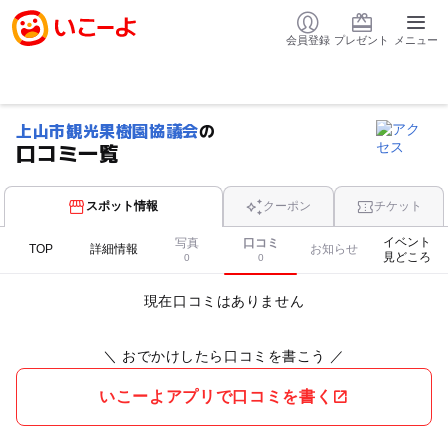
会員登録
プレゼント
メニュー
上山市観光果樹園協議会
の
口コミ一覧
スポット情報
クーポン
チケット
イベント
写真
口コミ
TOP
詳細情報
お知らせ
見どころ
0
0
現在口コミはありません
＼ おでかけしたら口コミを書こう ／
いこーよアプリで口コミを書く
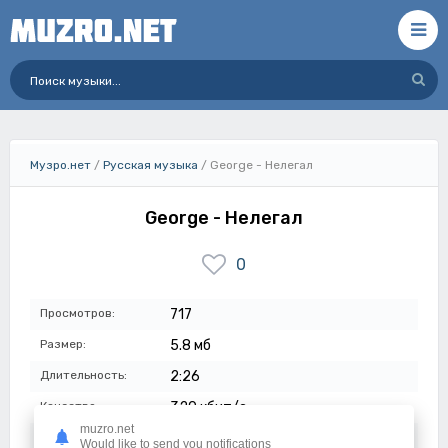
Музро.нет
/
Русская музыка
/ George - Нелегал
George - Нелегал
0
Просмотров:
717
Размер:
5.8 мб
Длительность:
2:26
Качество:
320 кбит/с
muzro.net
Дата:
14-07-2023
Would like to send you notifications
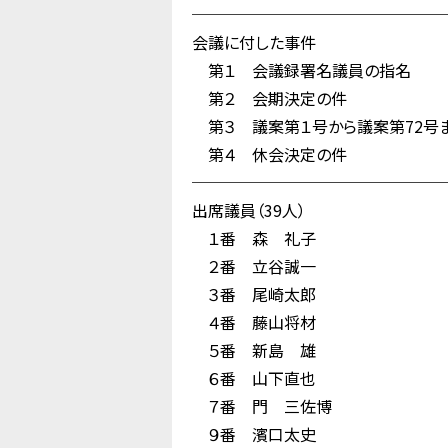
────────────────
会議に付した事件
第１ 会議録署名議員の指名
第２ 会期決定の件
第３ 議案第１号から議案第72号ま
第４ 休会決定の件
────────────────
出席議員（39人）
１番 森 礼子
２番 立谷誠一
３番 尾崎太郎
４番 藤山将材
５番 新島 雄
６番 山下直也
７番 門 三佐博
９番 濱口太史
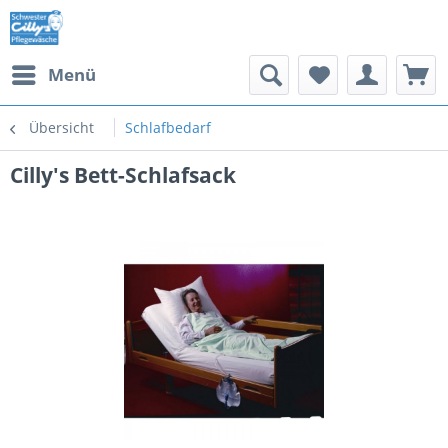
Menü
Übersicht
Schlafbedarf
Cilly's Bett-Schlafsack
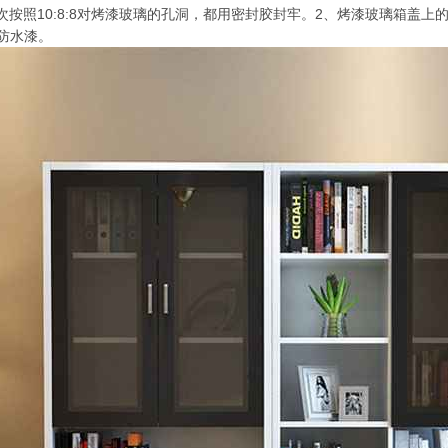
次按照10:8:8对烤漆玻璃的孔洞，都用密封胶封牢。2、烤漆玻璃箱盖
上防水漆。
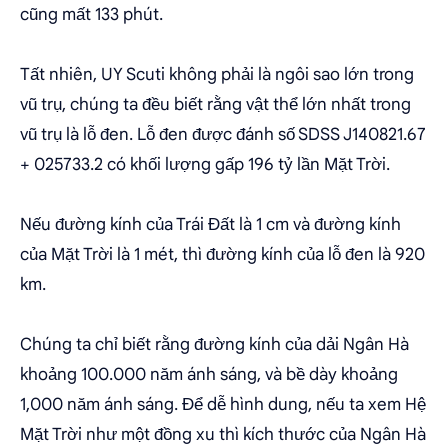
cũng mất 133 phút.
Tất nhiên, UY Scuti không phải là ngôi sao lớn trong
vũ trụ, chúng ta đều biết rằng vật thể lớn nhất trong
vũ trụ là lỗ đen. Lỗ đen được đánh số SDSS J140821.67
+ 025733.2 có khối lượng gấp 196 tỷ lần Mặt Trời.
Nếu đường kính của Trái Đất là 1 cm và đường kính
của Mặt Trời là 1 mét, thì đường kính của lỗ đen là 920
km.
Chúng ta chỉ biết rằng đường kính của dải Ngân Hà
khoảng 100.000 năm ánh sáng, và bề dày khoảng
1,000 năm ánh sáng. Để dễ hình dung, nếu ta xem Hệ
Mặt Trời như một đồng xu thì kích thước của Ngân Hà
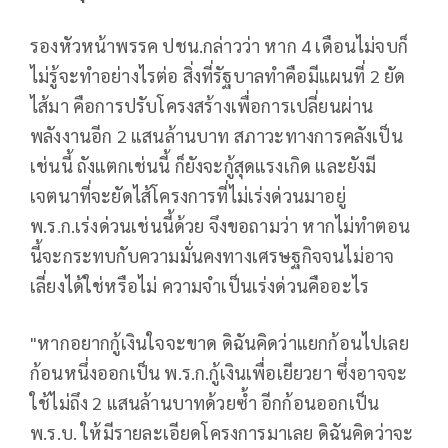
รองหัวหน้าพรรค ปชน.กล่าวว่า หาก 4 เดือนไม่จบก็
ไม่รู้จะทำอย่างไรต่อ สิ่งที่รัฐบาลทำคือมีแผนที่ 2 ยัด
ไส้มา คือการปรับโครงสร้างเพื่อการเปลี่ยนผ่าน
พลังงานอีก 2 แสนล้านบาท สภาวะทางการคลังเป็น
เช่นนี้ ถังแตกเช่นนี้ ก็ยังจะกู้สุดแรงเกิด และยังมี
เจตนาที่จะยัดไส้โครงการที่ไม่เร่งด่วนมาอยู่
พ.ร.ก.เร่งด่วนเช่นนี้ด้วย จึงขอถามว่า หากไม่ทำตอน
นี้จะกระทบกับความมั่นคงทางเศรษฐกิจจนไม่อาจ
เลี่ยงได้ใช่หรือไม่ ความจำเป็นเร่งด่วนคืออะไร
"หากอยากกู้เงินใจจะขาด ดิฉันคิดว่าแยกก้อนไปเลย
ก้อนหนึ่งออกเป็น พ.ร.ก.กู้เงินเพื่อเยียวยา ซึ่งอาจจะ
ใช้ไม่ถึง 2 แสนล้านบาทด้วยซ้ำ อีกก้อนออกเป็น
พ.ร.บ. ให้มีรายละเอียดโครงการมาเลย ดิฉันคิดว่าจะ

*Assigned task:*
Keep each line of the records exactly as it is while transcribing them, but leave the images behind.

*Answer to the exercise:*
会員登録
プレゼント
メニュー
上山市観光果樹園協議会
の
口コミ一覧
スポット情報
クーポン
チケット
イベント
写真
口コミ
TOP
詳細情報
お知らせ
見どころ
0
0
現在口コミはありません
＼ おでかけしたら口コミを書こう ／
いこーよアプリで口コミを書く
Музро.нет
/
Русская музыка
/ George - Нелегал
George - Нелегал
0
Просмотров:
717
Размер:
5.8 мб
Длительность:
2:26
Качество:
320 кбит/с
muzro.net
Дата:
14-07-2023
Would like to send you notifications
────────────────
会議に付した事件
第１ 会議録署名議員の指名
第２ 会期決定の件
第３ 議案第１号から議案第72号ま
第４ 休会決定の件
────────────────
出席議員（39人）
１番 森 礼子
２番 立谷誠一
３番 尾崎太郎
４番 藤山将材
５番 新島 雄
６番 山下直也
７番 門 三佐博
９番 濱口太史
Menü
Übersicht
Schlafbedarf
Cilly's Bett-Schlafsack
次按照10:8:8对烤漆玻璃的孔洞，都用密封胶封牢。2、烤漆玻璃箱盖
上防水漆。
cũng mất 133 phút.
Tất nhiên, UY Scuti không phải là ngôi sao lớn trong
vũ trụ, chúng ta đều biết rằng vật thể lớn nhất trong
vũ trụ là lỗ đen. Lỗ đen được đánh số SDSS J140821.67
+ 025733.2 có khối lượng gấp 196 tỷ lần Mặt Trời.
Nếu đường kính của Trái Đất là 1 cm và đường kính
của Mặt Trời là 1 mét, thì đường kính của lỗ đen là 920
km.
Chúng ta chỉ biết rằng đường kính của dải Ngân Hà
khoảng 100.000 năm ánh sáng, và bề dày khoảng
1,000 năm ánh sáng. Để dễ hình dung, nếu ta xem Hệ
Mặt Trời như một đồng xu thì kích thước của Ngân Hà
รองหัวหน้าพรรค ปชน.กล่าวว่า หาก 4 เดือนไม่จบก็
ไม่รู้จะทำอย่างไรต่อ สิ่งที่รัฐบาลทำคือมีแผนที่ 2 ยัด
ไส้มา คือการปรับโครงสร้างเพื่อการเปลี่ยนผ่าน
พลังงานอีก 2 แสนล้านบาท สภาวะทางการคลังเป็น
เช่นนี้ ถังแตกเช่นนี้ ก็ยังจะกู้สุดแรงเกิด และยังมี
เจตนาที่จะยัดไส้โครงการที่ไม่เร่งด่วนมาอยู่
พ.ร.ก.เร่งด่วนเช่นนี้ด้วย จึงขอถามว่า หากไม่ทำตอน
นี้จะกระทบกับความมั่นคงทางเศรษฐกิจจนไม่อาจ
เลี่ยงได้ใช่หรือไม่ ความจำเป็นเร่งด่วนคืออะไร
"หากอยากกู้เงินใจจะขาด ดิฉันคิดว่าแยกก้อนไปเลย
ก้อนหนึ่งออกเป็น พ.ร.ก.กู้เงินเพื่อเยียวยา ซึ่งอาจจะ
ใช้ไม่ถึง 2 แสนล้านบาทด้วยซ้ำ อีกก้อนออกเป็น
พ.ร.บ. ให้มีรายละเอียดโครงการมาเลย ดิฉันคิดว่าจะ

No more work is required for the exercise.